GraphQL for SQL Developers - Part 1

The Schema

Featured on Hashnode

The question "Why should I use GraphQL when I can just use SQL?" popped up in my twitter feed a few weeks ago. Like many posts designed to stir controversy, it was quickly followed by a number of comments about the relative superiority of one technology over the other. Since this was twitter many posts seemed, shall we say, uninformed. This blog post aims to clarify the distinct yet complimentary role that each of these "QLs" play in a modern application stack.

Let's get past the semantics first. SQL stands for Structured Query Language. While the language itself is structured the result of a SQL query is always exactly one thing: a table i.e. the structure of the result is fixed. GraphQL stands for Graph Query Language - the graph is the structure that is being queried, specifically a directed acyclic graph or DAG. The result of a GraphQL query is always a JSON object. This gives GraphQL tremendous flexibility, making it ideal for building rich user experiences. Confusingly however, GraphQL does not include key elements of what many would consider a query language: there are no WHERE or HAVING clauses, no LIMIT, no ORDER BY and, blasphemy, no JOINs! While GraphQL permits a client to request data in a particular shape and does support query parameters, it doesn't specify where or how data is stored nor how it maps to results.
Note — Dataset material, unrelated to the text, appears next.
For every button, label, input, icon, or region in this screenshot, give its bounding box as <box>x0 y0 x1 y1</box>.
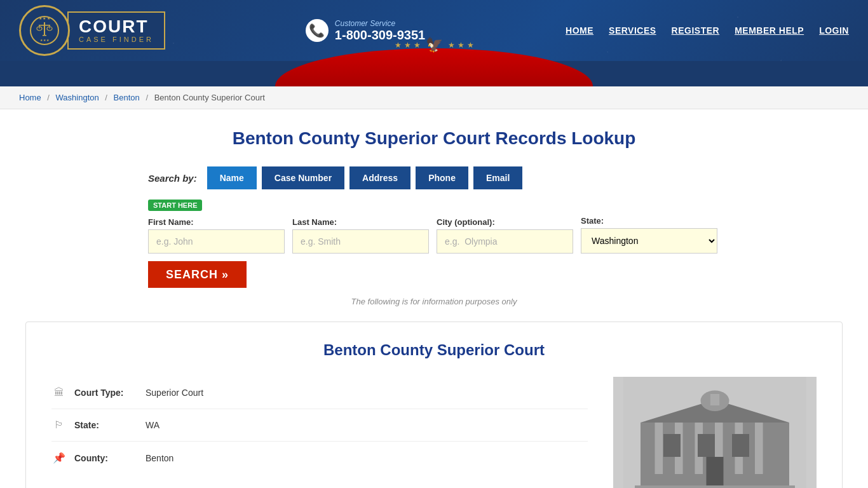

SQL and GraphQL really are two sides of a coin. SQL is tied to a storage model but GraphQL is tied to a presentation model.

6to1nl.jpg

When working with a SQL database, developers create a mental model of how the database is structured and how to get various pieces of data in and out of it. I would argue that SQL developers have a particular mindset about working with data. Working with GraphQL requires a new and different mindset even if you are using GraphQL as an API layer above a SQL database.

The Schema

Let's start with something that GraphQL and SQL have in common, a schema! A schema describes the entities that make up a data model along with their relationships. When working with SQL databases we often visualize the model using an entity relationship diagram or ERD. In this series of posts we will be using a demo database which models airline travel. The ERD for this database is shown below:

Screen Shot 2022-09-16 at 12.18.25 PM.png This database is relatively simple, with only 8 tables however it leverages some postgres extensions including JSONB fields and geospatial datatypes so some additional complexity is hiding in that simple diagram.

Note: this demo database comes from Russia. It includes data in both Cyrillic and English. All the flights are internal Russian flights from the summer of 2017. No endorsement of Russia is intended. slava-ukraini.webp

A GraphQL schema is primarily made up of types - you can think of these as being entities but they are most definitely not tables. They are not classes in the OOP sense either since while they have properties - a.k.a. fields, they don't have behaviors.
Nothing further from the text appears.